At the end of this experiment, students will be able to:
- Observe how hydrolysis and condensation reactions of metal alkoxides (thinking of Si here as a metal) can lead to porous metal oxide gels and effectively describe the experimental procedure used to obtain these gels.
- Describe the differences between gels obtained from acid-catalyzed vs. base-catalyzed reactions and explain how one might experimentally probe these differences.
- Illustrate how to make functional materials out of porous gels by incorporating pH-sensitive dyes into the gels and evaluate the effectiveness of these materials as pH sensors in either the vapor phase or liquid phase.
0.5 M NH4F(aq)
pH buffer test solutions (pH 3 and pH 8 work well)
Glassware and Lab Equipment:
Two micropipettes (85µL and 360 µL)
Magnetic stir bar/stir plate
Polypropylene centrifuge vials (10 per student)
Dessicators for vapor phase pH sensing tests
A brief document is attached describing some implementation tips and observations of typical student results in the lab.
Students write a formal lab report after completing all of the experimental work. A document is attached that describes the expectations for the format and content of the report. This was the second formal lab report that the students wrote in the semester, so they already had some feedback on their writing. Some of the comments in the lab report expectations document resulted from my evaluation of their previous lab report and did help to improve for example, the abstract and experimental sections.
A grading rubric is also attached for evaluating the lab reports. Students were asked to print out and attach a copy of the rubric to the front of their lab report.

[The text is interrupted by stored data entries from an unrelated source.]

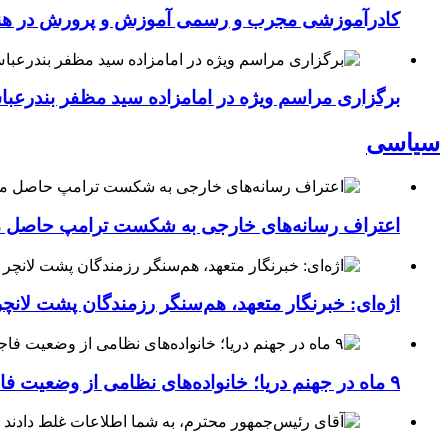
کادرآموزشی مجرب و رسمی آموزش و پرورش در هنرست
برگزاری مراسم ویژه در امامزاده سید مظفر بندرعب
سیاسی
اعتراف رسانه‌های خارجی به شکست ترامپ حاصل مج
اژه‌ای: خبرنگار متعهد، هم‌سنگر رزمندگان پشت لان
۹ ماه در جهنم دریا؛ خانواده‌های نظامی از وضعیت فاجعه‌بار ناو لینکلن فریاد می‌زنند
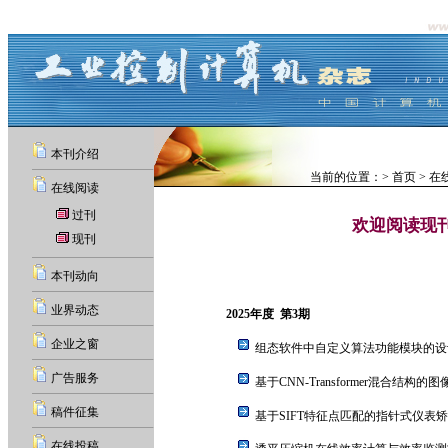
本刊介绍
当前的位置：>
首页
> 在
在线阅读
过刊
欢迎阅读现
现刊
本刊动向
业界动态
2025年度 第3期
企业之窗
组态软件中自定义算法功能模块的
广告服务
基于CNN-Transformer混合结
稿件征集
基于SIFT特征点匹配的指针式仪
在线投稿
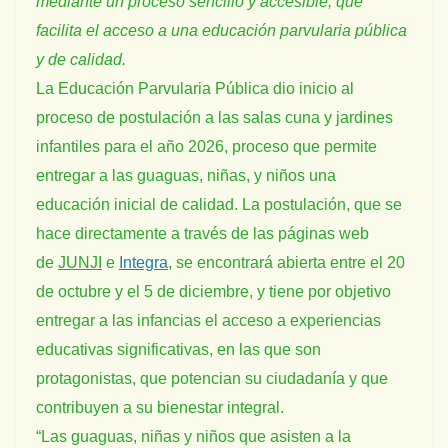
mediante un proceso sencillo y accesible, que
facilita el acceso a una educación parvularia pública
y de calidad.
La Educación Parvularia Pública dio inicio al
proceso de postulación a las salas cuna y jardines
infantiles para el año 2026, proceso que permite
entregar a las guaguas, niñas, y niños una
educación inicial de calidad. La postulación, que se
hace directamente a través de las páginas web
de
JUNJI
e
Integra
, se encontrará abierta entre el 20
de octubre y el 5 de diciembre, y tiene por objetivo
entregar a las infancias el acceso a experiencias
educativas significativas, en las que son
protagonistas, que potencian su ciudadanía y que
contribuyen a su bienestar integral.
“Las guaguas, niñas y niños que asisten a la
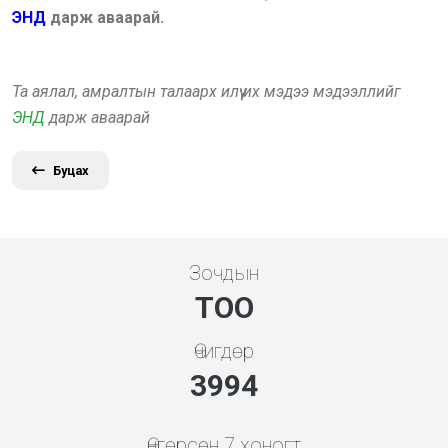
ЭНД
дарж аваарай.
Та аялал, амралтын талаарх илүү их мэдээ мэдээллийг
ЭНД
дарж аваарай
Буцах
Зочдын
ТОО
Өчигдөр
4279
Өнгөрсөн 7 хоногт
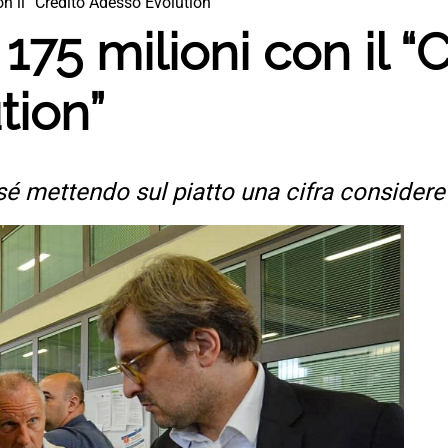
on il “Credito Adesso Evolution”
 175 milioni con il “
tion”
sé mettendo sul piatto una cifra considere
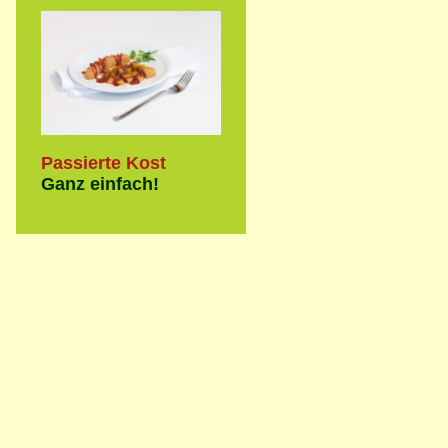
Passierte Kost
Ganz einfach!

The intention was that they would read through the rubric and consider any final revisions in light of my expectations.
Using the grading rubric provided above, out of 20 possible points and 21 students, 6 students scored 18-20 points, 6 students scored 15-17 points, and 9 students scored 12-14 points.
If students that scored poorly on one or more sections as described in the grading rubric took the opportunity to submit a revised version of that section, I typically rewarded 80% of the possible points for that section. Sadly, in my experience students rarely take the time to resubmit.